Лука стремительно за ним гнался, только догнать не сумел. Силуэт пропадал время от времени, заворачиваясь в простыню тумана, затем возникал вновь, на прежнем расстоянии. И как ни ускорял преследователь шаг, ни срывался на бег – приблизиться не смог ни на йоту.

Призрачный силуэт привел его к заболоченному месту недалеко от кладбища. Опасной трясины там никогда не было, но место все равно считалось заболоченным, поскольку выходившие наружу подземные воды размывали почву настолько, что в образовавшееся месиво из глины и грязи можно было провалиться чуть ли не по пояс. Марево здесь становилось непроглядным, подпитываемое душным дыханием застоявшейся сырости, каплями оседало на кустарнике, на деревьях, ни лице Луки, без того покрытом холодной испариной.

Деревья кругом стояли хилые, немощные – произрастая внутри древней горы, они рано или поздно достигали корнями каменистой основы, скрытой под слоем почвы. Корни немного точили камень, буравили его наружный слой, но глубже уж не росли, и потому не могли питать чересчур широкий ствол да раскидистые ветви. Оттого деревца были тоненькие, невысокие, а ветви их разрозненно топорщились какими-то скрученными, изломанными клубками, трещали от малейшего ветерка и шевелились, напоминая отростки каких-то диковинных, неприятных насекомых.

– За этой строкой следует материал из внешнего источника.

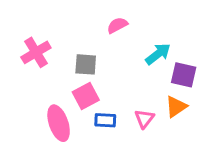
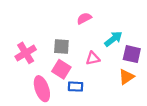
pink cross: (36, 52) -> (26, 53), moved
pink square: (86, 96) -> (61, 69), turned -30
pink triangle: (144, 119) -> (93, 58), moved, turned 40

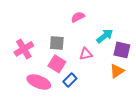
blue rectangle: (75, 87) -> (70, 80), turned -48
pink ellipse: (42, 89) -> (39, 82), turned -50

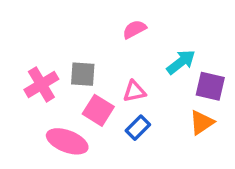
gray square: (57, 43) -> (83, 74), moved
pink triangle: (86, 54) -> (134, 91), moved
blue rectangle: (70, 80) -> (138, 128), moved

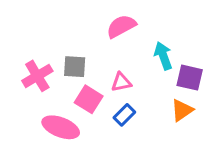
pink semicircle: (134, 29) -> (121, 26), size x1.4
cyan arrow: (181, 62) -> (163, 56), turned -72

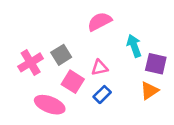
gray square: (75, 67) -> (61, 55), turned -36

Лука пару раз провалился в болотце, вымок, но упрямо следовал за силуэтом, продолжая тщетно звать его по имени:

– Илья! Илья!

А силуэт мелькнул в белесой дымке да вдруг пропал.

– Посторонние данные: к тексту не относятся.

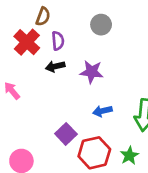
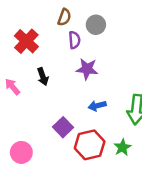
brown semicircle: (43, 17) -> (64, 17), moved
purple semicircle: (58, 41) -> (74, 40), moved
black arrow: (55, 66) -> (43, 77), moved, turned -96

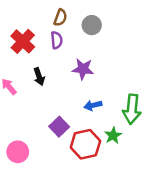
purple semicircle: (74, 40) -> (57, 40), moved
green star: (122, 147) -> (113, 135), moved

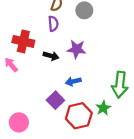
red cross: (23, 41) -> (23, 41), moved, turned -30
black arrow: (39, 77) -> (51, 56), moved, turned -56
blue arrow: (93, 105) -> (73, 81), moved

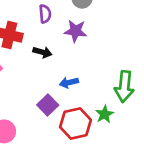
purple star: (77, 49) -> (75, 31), moved

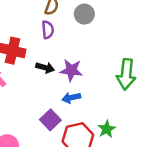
purple star: (75, 31) -> (71, 70), moved
green arrow: (124, 86) -> (126, 74), moved

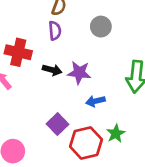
gray circle: (84, 14) -> (101, 27), moved
blue arrow: (71, 98) -> (95, 101), moved

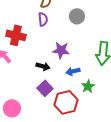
black arrow: (52, 70) -> (43, 66), moved
green star: (116, 134) -> (88, 86), moved

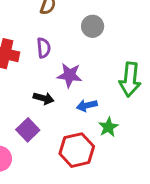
purple semicircle: (43, 19) -> (44, 48), moved
purple square: (45, 88) -> (28, 130), moved

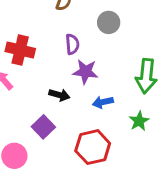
purple semicircle: (44, 48) -> (72, 44), moved
green star: (108, 127) -> (139, 121), moved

В отчаянии плескался Лука в грязной воде, мыкался то туда, то сюда, натыкаясь на ощерившиеся клубни ветвей, которые враждебно протягивали к нему свои хлипкие, остроконечные отростки-язычки, кое-где покрытые зелеными пятнами нарождающихся листьев.

– Илья! – вопил он истошно, но в ответ слышал лишь трескотню растревоженных деревьев.

Тут что-то как будто вздрогнуло в отдалении. Обувщик ринулся в ту сторону, выкарабкался из вязкой лужи, уловил прямо подле себя, за пеленой тумана, тихий, натуженный скрип, пригляделся и на ближайшем дереве увидел нечто продолговатое и большое, неуместно приделанное к ветке да мерно раскачивающееся, как затухающий маятник. А дерево прогнулось под тяжестью, и неопознанный предмет почти касался земли.

Вскрикнув от ужаса, который родился раньше узнавания, где-то вне пределов изможденного разума, Лука подался всем телом вперед, разорвал в клочья белесую завесу и очутился рядом со своей находкой. На худосочной ветке в петле висел Илья, изредка подергивая ногами. Юноша не пытался высвободиться, руки его болтались вдоль туловища совершенно безвольно, лицо было перекошенное, синее и вместе с тем блаженное, так что ноги двигались скорее не от желания спастись, а повинуясь банальному рефлексу.

Лука одной рукой обхватил сына за пояс, действуя молниеносно, но неосознанно, как в лихорадке, чуть приподнял его, чтобы ослабить натяжение веревки, вторую руку протянул вверх, к петле, но от сырости не смог ухватиться – на пальцах остались тонкий слой влаги и неприятное, шероховатое ощущение от соприкосновения с ребристой поверхностью веревки. Тогда обувщик приподнял повешенного еще выше (тот почти перегнулся через плечо своего спасителя, повиснув на нем наподобие восковой фигуры), снова вцепился в узел петли, рванул что есть силы, напрочь поломав без того коротко стриженые ногти, и наконец освободил жертву.

 

Илья рухнул на землю лицом вниз, безжизненно соскользнув с отцовского плеча. Лука тут же перевернул его, осмотрел синюшное горло, увидел, как по уголкам рта повешенного стекает пена, как рот этот чудовищно широко раскрывается в тщетных потугах возобновить дыхание. Такие же движения совершает рыба, полежавшая немного на суше – она уже умерла, но нервы ее все еще посылают изредка команду вдохнуть, ухватить воздух иссушенным ртом. И рыба хватает, хватает воздух, но глаза ее уже мутны, уже впали вовнутрь, увидев смерть и безотчетно желая спрятаться от нее в черепной коробке…

Сердце, впрочем, у Ильи билось. Лука, справляясь с приступами паники и глотая беззвучные слезы, начал оказывать несчастному первую помощь, приговаривая при этом севшим, сиплым голосом, который болезненной и невнятной волной поднимался откуда-то из самого нутра:

– Чего ж ты наделал, Илюша. Ну… чего же ты, а?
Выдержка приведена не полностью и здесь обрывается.